Furono molti i lavoratori che, per sopperire alla
mancanza lavoro e con sulle spalle moglie e prole, esercitarono il mestiere di acqualuoru e per diverso tempo. A volte
nella categoria rientrava pure qualche povera donna che per sopravvivere faceva
l'acqualuora in modo autarchico,
senza asino e senza carretto: una brocca per volta trasportata sulla propria
testa dalla fontana al domicilio del cliente.
A Palazzolo la maggior parte degli acqualuori erano
conosciuti e sono tuttora ricordati per mezzo del soprannome in aggiunta al
cognome. Nei paesi la gnuria,
difatti, è una consuetudine tacitamente accettata e tramandata ancora fino ai
nostri giorni. A Palazzolo i più gettonati erano: Paolo Calleri (Varuvajanu), don Gatanu Zappulla, Diego Quattropani (Degu), Salvatore Gallo, Giuseppe Liberto, i fratelli Turi e Pauleddu Failla (Varivarini),
Gaetano Santoro (Tanu u 'ncuddatu), u massaru Paulu Bubù, don Turiddu Bubù, Vastianu u Cucu, Turi Surci,
don Pippinu Alibrio (Bafali), don Gatanu Messina.
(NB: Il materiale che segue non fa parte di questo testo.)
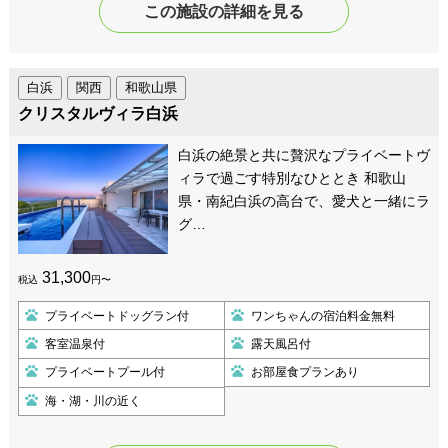
この施設の詳細を見る
白浜
関西
和歌山県
クリスタルヴィラ白浜
白浜の絶景と共に贅沢なプライベートヴ
ィラで過ごす特別なひととき 和歌山
県・南紀白浜の高台で、愛犬と一緒にラ
グ…
31,300
税込
円〜
プライベートドッグラン付
ワンちゃんの宿泊料金無料
客室温泉付
露天風呂付
プライベートプール付
お部屋食プランあり
海・湖・川の近く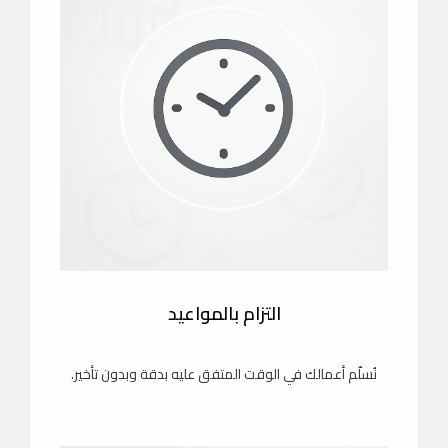
التزام بالمواعيد
نُسلّم أعمالك في الوقت المتفق عليه بدقة وبدون تأخير.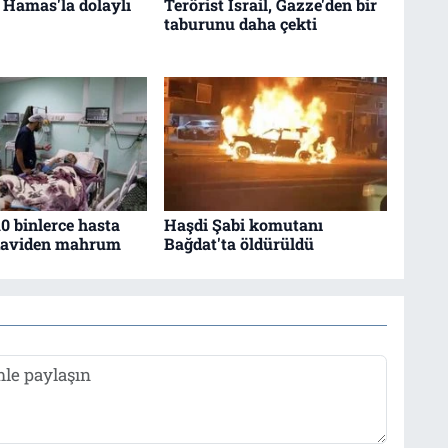
, Hamas'la dolaylı
Terörist İsrail, Gazze'den bir
taburunu daha çekti
0 binlerce hasta
Haşdi Şabi komutanı
edaviden mahrum
Bağdat'ta öldürüldü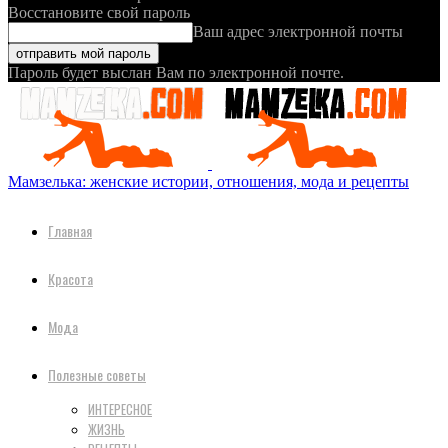
Восстановите свой пароль
Ваш адрес электронной почты
Пароль будет выслан Вам по электронной почте.
Мамзелька: женские истории, отношения, мода и рецепты
Главная
Красота
Мода
Полезные советы
ИНТЕРЕСНОЕ
ЖИЗНЬ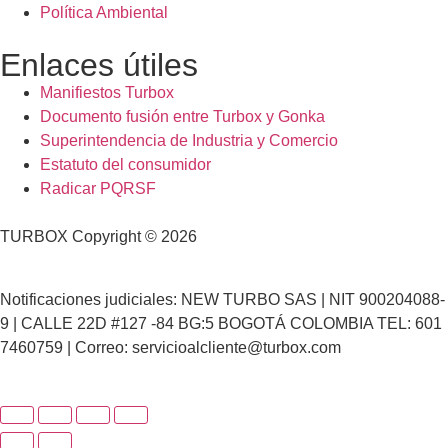
Política Ambiental
Enlaces útiles
Manifiestos Turbox
Documento fusión entre Turbox y Gonka
Superintendencia de Industria y Comercio
Estatuto del consumidor
Radicar PQRSF
TURBOX Copyright © 2026
Notificaciones judiciales: NEW TURBO SAS | NIT 900204088-
9 | CALLE 22D #127 -84 BG:5 BOGOTÁ COLOMBIA TEL: 601
7460759 | Correo: servicioalcliente@turbox.com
Questi lavoratori, atipici
sotto certi aspetti, erano considerati alla stessa stregua degli artigiani, e
come tali, per esercitare il mestiere, dovevano
essere forniti di regolare autorizzazione rilasciata dalle autorità
comunali.
Fatto il pieno a Fontanagrande, dove godevano della
precedenza assoluta su tutti gli altri frequentatori, gli acqualuori distribuivano l'acqua ai loro clienti secondo una
turnazione settimanale prestabilita che prevedeva con esattezza i consumi dei
clienti. Durante il giro servivano all'occorrenza clienti occasionali o
eventuali clienti "sciuponi" rimasti a secco prima del previsto. Una
brocca d'acqua costava tre lire diventate poi cinque nell'ultimo periodo di
attività.
Ad un
certo momento, il commissario prefettizio del tempo rag. Guglielmo Li Greci
impose la consegna dell'acqua fin davanti alla porta dei clienti, compresi
quelli che non abitavano a piano terra.
Ci fu subito aria di fronda: qualcuno per protesta
consegnò la "licenza" nelle mani dello stesso Commissario e cambiò
mestiere. Ma, di lì a poco, anche gli altri acquaioli furono costretti a
seguire la stessa strada, non per protesta, ma per un motivo diverso e più
serio questa volta: l'acqua di Ufra aveva
già iniziato ad entrare nelle prime case e i Palazzolesi stavano finendo di
centellinare il prezioso elemento misurato a quartare.
Fontanagrande, la "madre" di tutte le fontane,
diventata obsolescente, si avviava inesorabilmente al suo declino.